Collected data
BEGIN

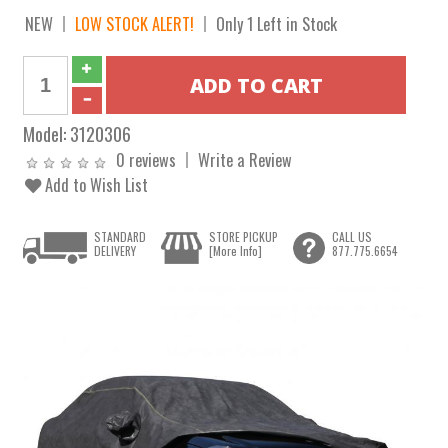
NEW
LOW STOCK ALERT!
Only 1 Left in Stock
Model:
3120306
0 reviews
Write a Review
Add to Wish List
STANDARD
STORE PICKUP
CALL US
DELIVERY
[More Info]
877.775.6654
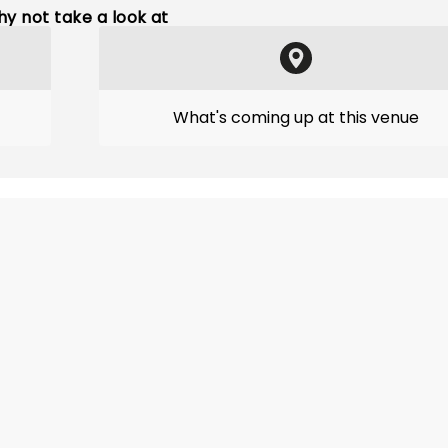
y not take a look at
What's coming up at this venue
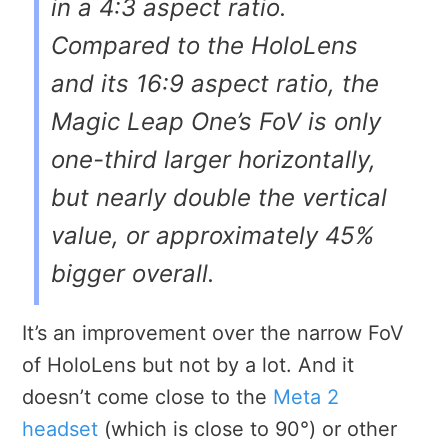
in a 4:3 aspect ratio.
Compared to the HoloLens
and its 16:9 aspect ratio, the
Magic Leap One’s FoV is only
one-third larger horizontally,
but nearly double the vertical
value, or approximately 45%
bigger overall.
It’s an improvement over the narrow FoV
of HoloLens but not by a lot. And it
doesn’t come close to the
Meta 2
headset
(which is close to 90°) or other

END

WHAT THIS TASK INVOLVES> If a line in the records contains the word "close", copy it out.

RESULT OF THIS EXERCISE>
doesn’t come close to the
(which is close to 90°) or other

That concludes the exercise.